In the following weeks I kept noticing my habitual nature, how it contained my experience, how, given the choice, I always chose the way I had always done something, the path I had always taken. I continued to ask myself why I cling to these habitual thoughts and patterns.

And then another aha! In my noticing I realized that I cling to my habitual mode out of fear, out of a yearning for safety. If I just keep doing the same things in the same way, stick with the known and avoid any unknowns, my life will stay as it is and I will be safe.

But this is a total fallacy, that I could possibly keep things staying the same, no matter what I do, no matter how I behave. I have no control over the fact that the nature of things in this universe is change. Everything changes! Impermanence is the only constant. Living in fear of change I had created a rut that I thought was safe. But it wasn’t keeping me safe, it was just keeping me tight in fear and numb to the life around me.

So I stayed with the noticing and set the intention to see beyond my rut, to see other options when they present themselves. I promised myself that when given two paths of equal value (i.e. both ethical and healthy), I would choose the one less traveled by me.

That discovery and realignment of intention has changed my life! And even though at times it has felt scary and challenging, it has also felt immeasurably richer and more alive. It also feels more honest because I am constantly aware that there is no promise of permanence, and that the hypnotic drone of the habitual mode cannot secure that promise, no matter how hard I had wanted that to be true.

Of course there are times when I go a little numb and forget my intention. I wake up and notice the rut rising around me, and see how easy it is to succomb to the hypnotic drone of my habitual nature.

In this class the past weeks we have been studying meditation and creativity. So how does this experience of mine relate to creativity? How does the habitual mode affect creativity? Well of course there are good habits, like getting in to the studio to do the work, even if the creative urge isn’t there. But beyond that, for most of us, habits tend to get in the way.

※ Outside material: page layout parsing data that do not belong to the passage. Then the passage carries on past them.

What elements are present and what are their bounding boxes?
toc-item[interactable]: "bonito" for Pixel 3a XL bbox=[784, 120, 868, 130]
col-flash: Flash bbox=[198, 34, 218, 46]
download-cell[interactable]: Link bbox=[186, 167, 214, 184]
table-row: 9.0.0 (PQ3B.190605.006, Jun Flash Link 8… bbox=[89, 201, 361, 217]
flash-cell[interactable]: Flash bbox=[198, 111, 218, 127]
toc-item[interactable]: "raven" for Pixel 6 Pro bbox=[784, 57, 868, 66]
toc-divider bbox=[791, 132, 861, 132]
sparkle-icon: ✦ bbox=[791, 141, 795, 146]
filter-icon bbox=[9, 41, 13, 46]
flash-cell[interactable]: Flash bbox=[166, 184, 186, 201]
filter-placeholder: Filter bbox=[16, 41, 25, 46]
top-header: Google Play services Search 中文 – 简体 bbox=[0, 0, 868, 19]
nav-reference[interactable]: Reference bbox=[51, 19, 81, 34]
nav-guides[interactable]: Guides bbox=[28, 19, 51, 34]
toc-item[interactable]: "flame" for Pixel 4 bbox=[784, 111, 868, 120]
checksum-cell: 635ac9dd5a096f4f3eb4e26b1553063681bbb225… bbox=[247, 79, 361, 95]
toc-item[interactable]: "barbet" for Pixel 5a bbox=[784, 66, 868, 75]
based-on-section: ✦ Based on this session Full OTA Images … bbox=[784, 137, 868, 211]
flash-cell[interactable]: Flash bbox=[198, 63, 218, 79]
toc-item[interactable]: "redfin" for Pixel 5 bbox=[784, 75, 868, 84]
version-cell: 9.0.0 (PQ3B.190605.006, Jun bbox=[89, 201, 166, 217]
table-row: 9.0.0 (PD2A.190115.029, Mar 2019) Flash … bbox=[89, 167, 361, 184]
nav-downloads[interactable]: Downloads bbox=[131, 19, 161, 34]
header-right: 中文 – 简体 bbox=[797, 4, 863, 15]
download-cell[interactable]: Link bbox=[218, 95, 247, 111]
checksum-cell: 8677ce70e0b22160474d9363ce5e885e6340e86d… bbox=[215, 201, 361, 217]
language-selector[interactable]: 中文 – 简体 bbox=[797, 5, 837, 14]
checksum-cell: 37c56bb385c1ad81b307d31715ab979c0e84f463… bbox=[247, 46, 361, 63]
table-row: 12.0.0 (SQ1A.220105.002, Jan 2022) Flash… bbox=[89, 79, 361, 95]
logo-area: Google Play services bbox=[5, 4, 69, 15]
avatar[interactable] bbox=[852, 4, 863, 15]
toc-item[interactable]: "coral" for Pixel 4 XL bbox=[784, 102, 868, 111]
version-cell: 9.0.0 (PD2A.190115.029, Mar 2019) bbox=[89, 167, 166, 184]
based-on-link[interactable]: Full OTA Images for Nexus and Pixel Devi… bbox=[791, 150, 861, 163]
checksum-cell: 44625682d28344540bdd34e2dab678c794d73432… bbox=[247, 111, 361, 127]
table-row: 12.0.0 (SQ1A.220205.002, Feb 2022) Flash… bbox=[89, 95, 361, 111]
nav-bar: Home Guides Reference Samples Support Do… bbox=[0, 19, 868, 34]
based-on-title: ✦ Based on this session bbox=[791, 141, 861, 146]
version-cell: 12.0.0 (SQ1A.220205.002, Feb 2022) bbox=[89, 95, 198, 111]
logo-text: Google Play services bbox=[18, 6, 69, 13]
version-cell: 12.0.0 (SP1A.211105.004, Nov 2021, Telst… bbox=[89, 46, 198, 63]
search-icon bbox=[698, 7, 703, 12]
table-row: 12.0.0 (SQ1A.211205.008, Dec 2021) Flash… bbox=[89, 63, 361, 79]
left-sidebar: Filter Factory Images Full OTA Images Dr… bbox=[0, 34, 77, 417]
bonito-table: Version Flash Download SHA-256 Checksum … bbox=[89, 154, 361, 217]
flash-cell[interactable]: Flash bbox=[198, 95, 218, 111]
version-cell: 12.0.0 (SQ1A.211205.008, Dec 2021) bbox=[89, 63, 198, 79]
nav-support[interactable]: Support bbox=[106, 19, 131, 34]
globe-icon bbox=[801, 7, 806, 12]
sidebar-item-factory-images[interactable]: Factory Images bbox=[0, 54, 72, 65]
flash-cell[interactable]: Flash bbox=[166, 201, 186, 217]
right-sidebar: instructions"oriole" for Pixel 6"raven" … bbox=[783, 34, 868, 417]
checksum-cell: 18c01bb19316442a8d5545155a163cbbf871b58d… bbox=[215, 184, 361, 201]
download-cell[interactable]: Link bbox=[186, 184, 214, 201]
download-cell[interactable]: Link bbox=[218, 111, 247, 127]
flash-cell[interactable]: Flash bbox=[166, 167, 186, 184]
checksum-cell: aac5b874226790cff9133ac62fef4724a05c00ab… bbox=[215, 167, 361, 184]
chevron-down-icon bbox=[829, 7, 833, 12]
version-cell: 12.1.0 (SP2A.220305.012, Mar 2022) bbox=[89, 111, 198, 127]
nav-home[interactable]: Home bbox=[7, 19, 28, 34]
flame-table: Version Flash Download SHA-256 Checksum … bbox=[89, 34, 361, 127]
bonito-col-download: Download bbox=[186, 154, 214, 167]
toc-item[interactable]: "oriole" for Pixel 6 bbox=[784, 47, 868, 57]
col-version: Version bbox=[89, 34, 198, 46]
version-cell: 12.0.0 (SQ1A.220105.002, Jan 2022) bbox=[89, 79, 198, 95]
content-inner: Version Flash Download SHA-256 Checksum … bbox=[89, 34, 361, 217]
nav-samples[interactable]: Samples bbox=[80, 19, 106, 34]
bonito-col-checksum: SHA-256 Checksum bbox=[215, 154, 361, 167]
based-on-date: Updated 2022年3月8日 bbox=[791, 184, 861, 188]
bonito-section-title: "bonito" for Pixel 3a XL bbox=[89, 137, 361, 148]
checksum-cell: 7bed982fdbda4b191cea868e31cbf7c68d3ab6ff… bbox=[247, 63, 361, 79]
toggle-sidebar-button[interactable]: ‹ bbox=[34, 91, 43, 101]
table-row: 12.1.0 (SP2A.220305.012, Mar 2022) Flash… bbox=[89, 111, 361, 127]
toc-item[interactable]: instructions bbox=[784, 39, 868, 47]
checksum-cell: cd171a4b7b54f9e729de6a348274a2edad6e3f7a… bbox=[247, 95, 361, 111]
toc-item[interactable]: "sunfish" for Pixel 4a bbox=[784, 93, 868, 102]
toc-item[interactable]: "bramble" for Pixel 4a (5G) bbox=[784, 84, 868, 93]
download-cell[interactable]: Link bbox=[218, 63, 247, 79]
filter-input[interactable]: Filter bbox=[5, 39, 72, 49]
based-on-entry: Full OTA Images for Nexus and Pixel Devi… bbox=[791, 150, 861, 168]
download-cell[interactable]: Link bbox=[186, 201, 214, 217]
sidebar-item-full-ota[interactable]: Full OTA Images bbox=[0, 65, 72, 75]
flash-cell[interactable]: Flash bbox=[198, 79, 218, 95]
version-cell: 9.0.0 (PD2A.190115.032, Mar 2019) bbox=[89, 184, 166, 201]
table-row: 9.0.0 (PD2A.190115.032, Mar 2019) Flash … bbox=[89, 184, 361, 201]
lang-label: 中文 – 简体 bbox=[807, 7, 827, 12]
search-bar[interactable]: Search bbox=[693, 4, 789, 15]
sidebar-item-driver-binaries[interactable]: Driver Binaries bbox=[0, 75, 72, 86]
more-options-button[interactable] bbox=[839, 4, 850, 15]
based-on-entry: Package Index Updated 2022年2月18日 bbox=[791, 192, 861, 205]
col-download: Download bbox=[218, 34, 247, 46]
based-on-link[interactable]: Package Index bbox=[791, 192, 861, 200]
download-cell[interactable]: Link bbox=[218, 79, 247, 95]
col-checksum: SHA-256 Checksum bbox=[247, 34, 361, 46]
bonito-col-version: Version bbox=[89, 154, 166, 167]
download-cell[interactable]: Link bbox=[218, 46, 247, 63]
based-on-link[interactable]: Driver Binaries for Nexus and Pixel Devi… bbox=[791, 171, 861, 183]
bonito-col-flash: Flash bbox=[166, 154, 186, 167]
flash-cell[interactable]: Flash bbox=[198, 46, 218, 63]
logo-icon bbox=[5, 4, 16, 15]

We begin to believe we are our habits. “I am the type of person who does things this way. I would never do things THAT way, etc.” We let our habits define who we are. We cling to the carefully constructed identity we have created out of this habitual behavior. We may not be able to imagine who we would be without them, which could be very scary indeed.

Since habits are based in fear of change, then we are stuck in finite fear based mode. This tightness cramps our ability to create. We talked a couple of weeks ago about creating from the finite vs. the infinite source. When we are in habitual mode we are most definitely operating out of the finite source, and our experience in the process will be limited, tight and fearful. Breaking free of our rut, we tap into the infinite source. We become fearless, intuitive, inventive, inspired.

Habits are mindless, opposite of mindful. In our practice we simply notice what is, bringing mindfulness to our experience. We notice what is true in this moment. But when we are in our rut, it is hard to notice it. When we do, we don’t have to beat ourselves up about it, but just the noticing opens us to all the possibilities.

At every point in every moment we have infinite choices. There are the obvious choices but if we sit with it we find many variations and maybe even ones we never thought of.

If we are fully present in the moment we have the luxury of pausing before proceeding down a habitual path to appreciate all the possible ways we might go now.

This is not a day dream that gets us stuck at the crossroads, just an awareness that our options are infinite. How does this feel? Maybe a little scary, too open, too many choices, like being spilled out onto a vast plain when we were in that seemingly easy rut.

Being with our own fear, our own discomfort is an important part of the practice of being present. If we can be present for this we can be present for anything. Being fully present allows us to access that infinite source of creative energy. Letting our fears cut us off from it is handing keys to a jailer, when he was fast asleep and we could have skipped out. And not realizing we’ve been paying him to be there.

Habitual mode is automatic pilot. It is the opposite of true engagement in life. It is numbing out and dumbing ourselves down. It is never questioning authority, the authority of past behavior to dictate our present and future.

Of course we of a certain age have found ways that work for us, ways that are hard won and comfortable, thank you very much. We know what we like, what we don’t like, why we go this way and not that. We have learned and don’t want to go back to when we didn’t know what we know. Why should we?

Sometimes it’s useful to question what we know. The teacher Byron Katie has built her whole teachings on questioning. “How do I know this is true?” is a very effective question to pose to oneself every time we make a statement. Because what happens with habitual behavior is we stop questioning, we just keep building on assumptions from the past. If those assumptions are erroneous, and they often are, then we are building this mountain on a trash heap.

No one wants their whole live’s brought into question, so there is bound to be a lot of resistance to this idea. But give it a try next time you choose a direction out of habit. Pause and sense in to the body. Notice what sensations arise, if any. Then consider an alternative (kind, healthy and legal) option and sense in to the body again. Start noticing the body’s response to the directions you choose.

Just noticing that we do have a choice in each moment is huge for some of us. We are in such ruts in our thinking that we feel we have no options. This numbs us out so that we are barely alive. We may be on such automatic pilot that we are in a mobile comatose state.

When something jolts us out of our rut – a crisis of some kind perhaps – we are suddenly challenged to use muscles we haven’t used in too long: the muscles of choice. And it is painful! And it can be dangerous because we are not adept or quickwitted any more. We are stuck, calcified in our habitual mode that suddenly doesn’t support us.

Newsflash: The habitual mode doesn’t support us even now, even when things are going relatively smoothly. Because life isn’t meant to be gotten through, it’s meant to be lived.